I’m stressing about this way too much. But I’m worried now.

My husband and I are meeting with a lender on Tuesday. Unfortunately, my credit is not good - my guess is that if we tried to get a mortgage jointly, we’d be turned down. His, on the other hand, is spotless. He has NO late payments, almost no debt, and I’d be willing to bet his credit score is pretty close to perfect. The debt is a little leftover from our honeymoon, but the money is in the bank to pay that, and from our laptop, just bought, but we plan on using our gift from his grandmother to pay that off at Christmas (she tends to give large cash gifts).

We’d like a mortgage payment that’s about 1/4 of our combined income. However, if we’re just using DH’s credit to get the mortgage, we’re not sure that he’ll be approved for a mortgage payment that’s a little under 1/2 of his monthly income. On paper, it would look like it’s way too expensive for just him, but since we know that it’s being paid with our joint income, it would be just right for us.
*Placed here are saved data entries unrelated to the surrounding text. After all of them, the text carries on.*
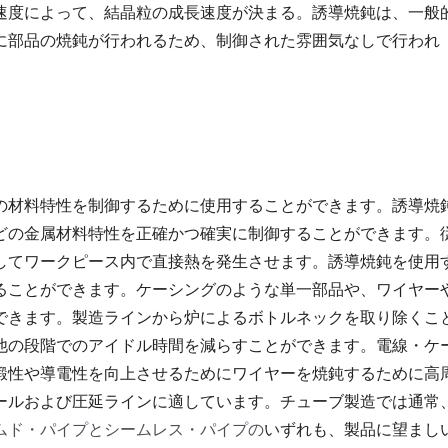
速度によって、結晶粒の成長速度が決まる。誘導焼鈍は、一般
に部品の焼鈍が行われるため、制御された雰囲気なしで行われ
の材料特性を制御するために使用することができます。誘導焼
どの金属材料特性を正確かつ確実に制御することができます。
してワークピース内で直接熱を発生させます。誘導焼鈍を使用
ることができます。ケーシングのような単一部品や、ワイヤー
できます。製造ラインから炉によるボトルネックを取り除くこ
他の段階でのアイドル時間を減らすことができます。電線・ケ
鍛性や導電性を向上させるためにワイヤーを焼鈍するために高
ールおよび圧延ラインに適しています。チューブ製造では通常
ムド・パイプとシームレス・パイプの
いずれも、製品に望まし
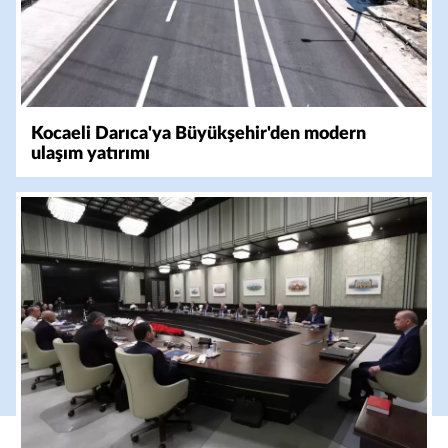
Kocaeli Darıca'ya Büyükşehir'den modern
ulaşım yatırımı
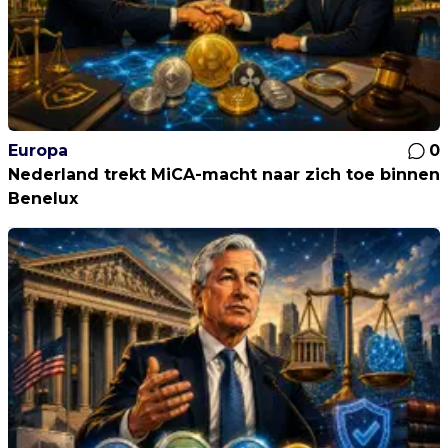
Europa
0
Nederland trekt MiCA-macht naar zich toe binnen
Benelux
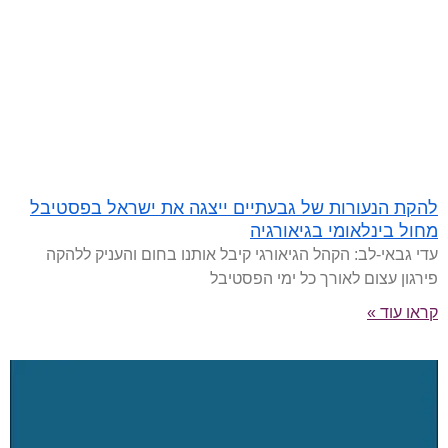
להקת הנעורות של גבעתיים ייצגה את ישראל בפסטיבל
מחול בינלאומי בגיאורגיה
עדי גבאי-לב: הקהל הגיאורגי קיבל אותנו בחום והעניק ללהקה
פירגון עצום לאורך כל ימי הפסטיבל
קראו עוד »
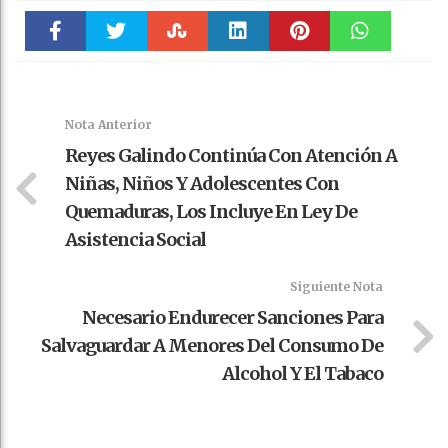
Faceboo
Twitter
Stumble
linkedin
Pinteres
WhatsAp
k
t
pt
Nota Anterior
Reyes Galindo Continúa Con Atención A
Niñas, Niños Y Adolescentes Con
Quemaduras, Los Incluye En Ley De
Asistencia Social
Siguiente Nota
Necesario Endurecer Sanciones Para
Salvaguardar A Menores Del Consumo De
Alcohol Y El Tabaco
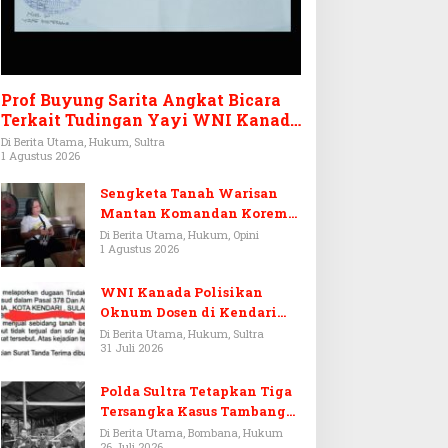
Prof Buyung Sarita Angkat Bicara
Terkait Tudingan Yayi WNI Kanada
Ditagih Utang Rp3,6 Miliar
Di Berita Utama, Hukum, Sultra
1 Agustus 2026
Sengketa Tanah Warisan
Mantan Komandan Korem
143/HO, Ketika Warisan
Di Berita Utama, Hukum, Opini
1 Agustus 2026
Menjadi Arena Pemerasan
WNI Kanada Polisikan
Oknum Dosen di Kendari
Terkait Aset Puluhan Miliar
Di Berita Utama, Hukum, Sultra
31 Juli 2026
Polda Sultra Tetapkan Tiga
Tersangka Kasus Tambang
Emas Ilegal di Bombana
Di Berita Utama, Bombana, Hukum
26 Juli 2026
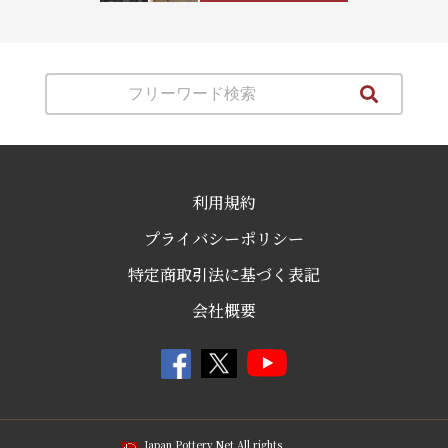
利用規約
プライバシーポリシー
特定商取引法に基づく表記
会社概要
Japan Pottery Net All rights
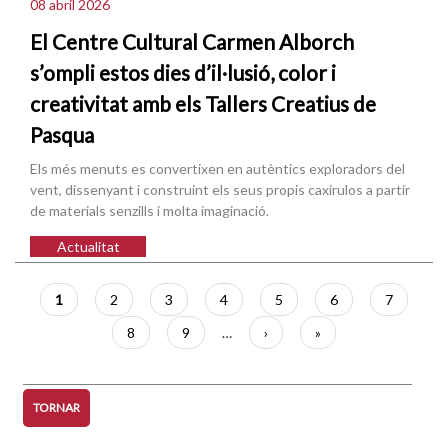
08 abril 2026
El Centre Cultural Carmen Alborch
s’ompli estos dies d’il·lusió, color i
creativitat amb els Tallers Creatius de
Pasqua
Els més menuts es convertixen en autèntics exploradors del
vent, dissenyant i construint els seus propis caxirulos a partir
de materials senzills i molta imaginació.
Actualitat
Paginació
Pàgina
1
Pàgina
2
Pàgina
3
Pàgina
4
Pàgina
5
Pàgina
6
Pàgina
7
actual
Pàgina
8
Pàgina
9
…
Pàgina
›
Última
»
següent
pàgina
TORNAR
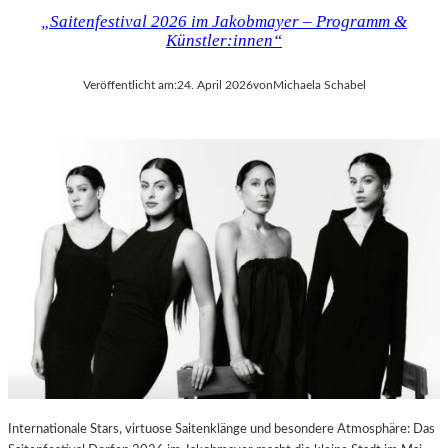
„Saitenfestival 2026 im Jakobmayer – Programm &
Künstler:innen“
Veröffentlicht am:
24. April 2026
von
Michaela Schabel
Internationale Stars, virtuose Saitenklänge und besondere Atmosphäre: Das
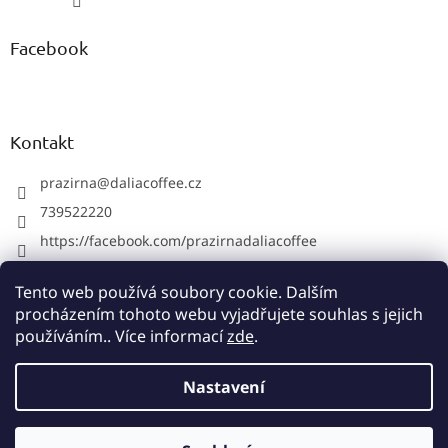
Facebook
Kontakt
prazirna
@
daliacoffee.cz
739522220
https://facebook.com/prazirnadaliacoffee
prazirnadalia
Tento web používá soubory cookie. Dalším
739522220
procházením tohoto webu vyjadřujete souhlas s jejich
používáním.. Více informací
zde
.
Vytvořil Shoptet
Nastavení
Copyright 2026
Pražírna Dalia Coffee
. Všechna práva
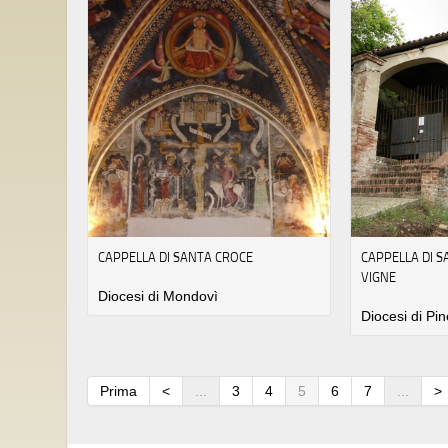
CAPPELLA DI SANTA CROCE
CAPPELLA DI S
VIGNE
Diocesi di Mondovì
Diocesi di Pin
Prima
<
...
3
4
5
6
7
...
>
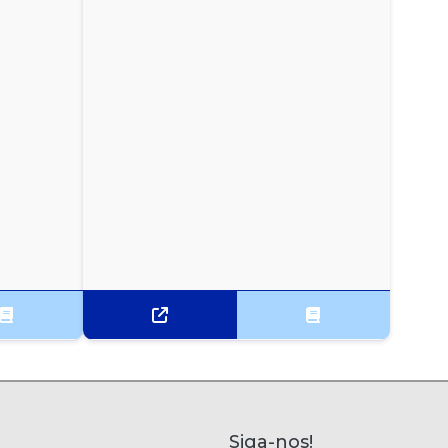
Siga-nos!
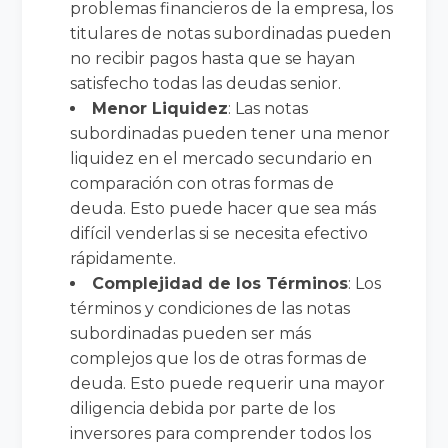
problemas financieros de la empresa, los
titulares de notas subordinadas pueden
no recibir pagos hasta que se hayan
satisfecho todas las deudas senior.
Menor Liquidez
: Las notas
subordinadas pueden tener una menor
liquidez en el mercado secundario en
comparación con otras formas de
deuda. Esto puede hacer que sea más
difícil venderlas si se necesita efectivo
rápidamente.
Complejidad de los Términos
: Los
términos y condiciones de las notas
subordinadas pueden ser más
complejos que los de otras formas de
deuda. Esto puede requerir una mayor
diligencia debida por parte de los
inversores para comprender todos los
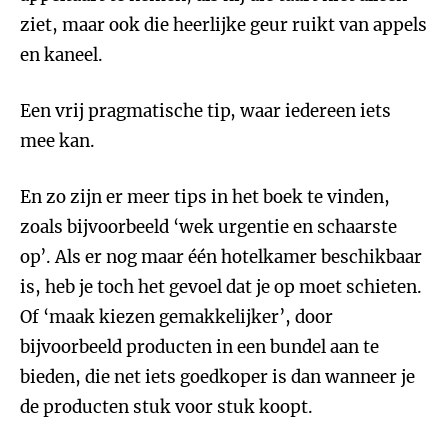
ziet, maar ook die heerlijke geur ruikt van appels
en kaneel.
Een vrij pragmatische tip, waar iedereen iets
mee kan.
En zo zijn er meer tips in het boek te vinden,
zoals bijvoorbeeld ‘wek urgentie en schaarste
op’. Als er nog maar één hotelkamer beschikbaar
is, heb je toch het gevoel dat je op moet schieten.
Of ‘maak kiezen gemakkelijker’, door
bijvoorbeeld producten in een bundel aan te
bieden, die net iets goedkoper is dan wanneer je
de producten stuk voor stuk koopt.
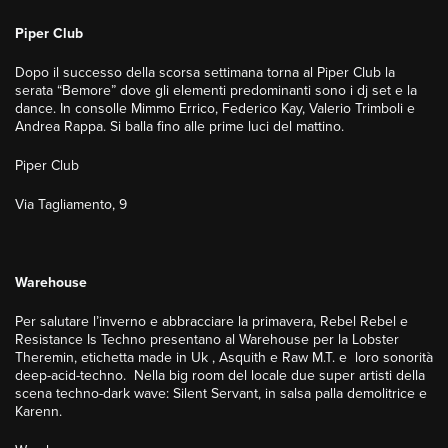
Piper Club
Dopo il successo della scorsa settimana torna al Piper Club la
serata “Bemore” dove gli elementi predominanti sono i dj set e la
dance. In consolle Mimmo Errico, Federico Kay, Valerio Trimboli e
Andrea Rappa. Si balla fino alle prime luci del mattino.
Piper Club
Via Tagliamento, 9
Warehouse
Per salutare l’inverno e abbracciare la primavera, Rebel Rebel e
Resistance Is Techno presentano al Warehouse per la Lobster
Theremin, etichetta made in Uk , Asquith e Raw M.T. e loro sonorità
deep-acid-techno. Nella big room del locale due super artisti della
scena techno-dark wave: Silent Servant, in salsa palla demolitrice e
Karenn.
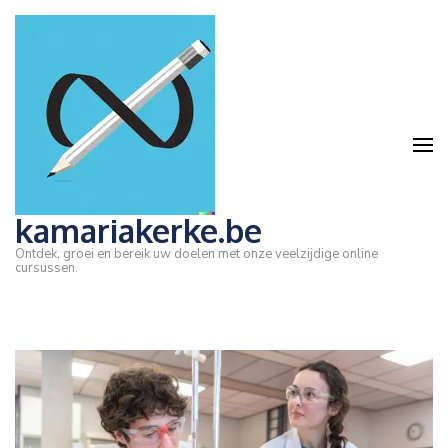
Ga
naar
inhoud
(druk
op
Enter)
kamariakerke.be
Ontdek, groei en bereik uw doelen met onze veelzijdige online
cursussen.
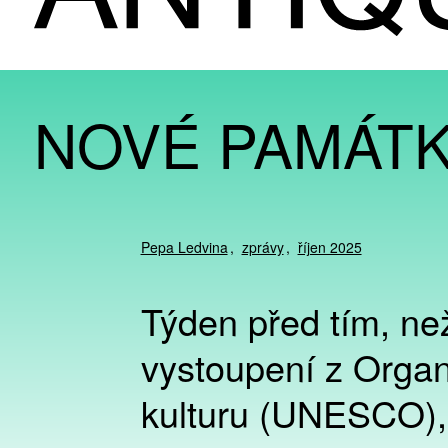
NOVÉ PAMÁT
Pepa Ledvina
zprávy
říjen 2025
Týden před tím, ne
vystoupení z Organ
kulturu (UNESCO), s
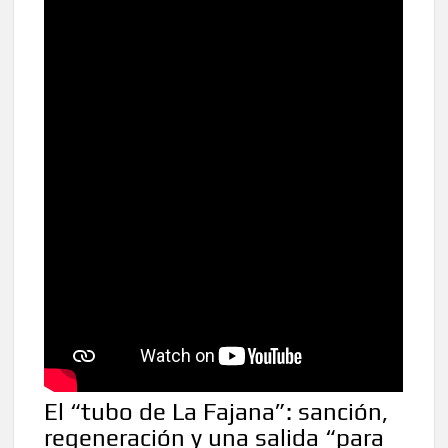
El “tubo de La Fajana”: sanción,
regeneración y una salida “para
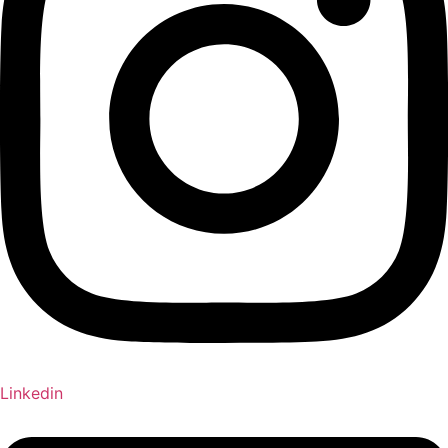
Linkedin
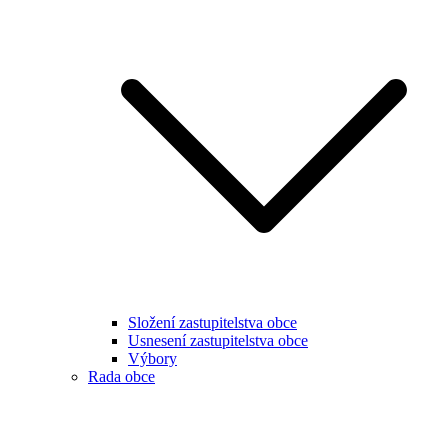
Složení zastupitelstva obce
Usnesení zastupitelstva obce
Výbory
Rada obce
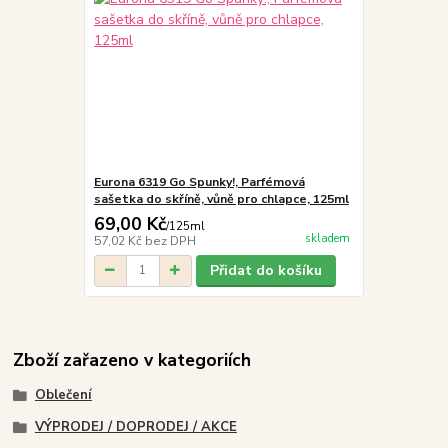
Eurona 6319 Go Spunky!, Parfémová
sašetka do skříně, vůně pro chlapce, 125ml
69,00 Kč
/
125ml
skladem
57,02 Kč
bez DPH
Přidat do košíku
Zboží zařazeno v kategoriích
Oblečení
VÝPRODEJ / DOPRODEJ / AKCE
With credit as near-perfect as his is, will it be possible for us to get a mortgage that’s around this percentage of his monthly income? You hear all the time about people getting approved for way more than they can afford, and I know in this case, it would work in our advantage. We’ve done the math and we know exactly what we can afford, the thing I’m worried about is getting approved for that amount just under his credit.

Anyone?

E.

Yep, you’re stressing too much.

I don’t work in the industry, but when I was buying I was surprised how much the lenders were approving me for so I think they’ll do 50% without batting an eye, especially if you aren’t carrying a lot of debt ( credit cards, car payments, etc…).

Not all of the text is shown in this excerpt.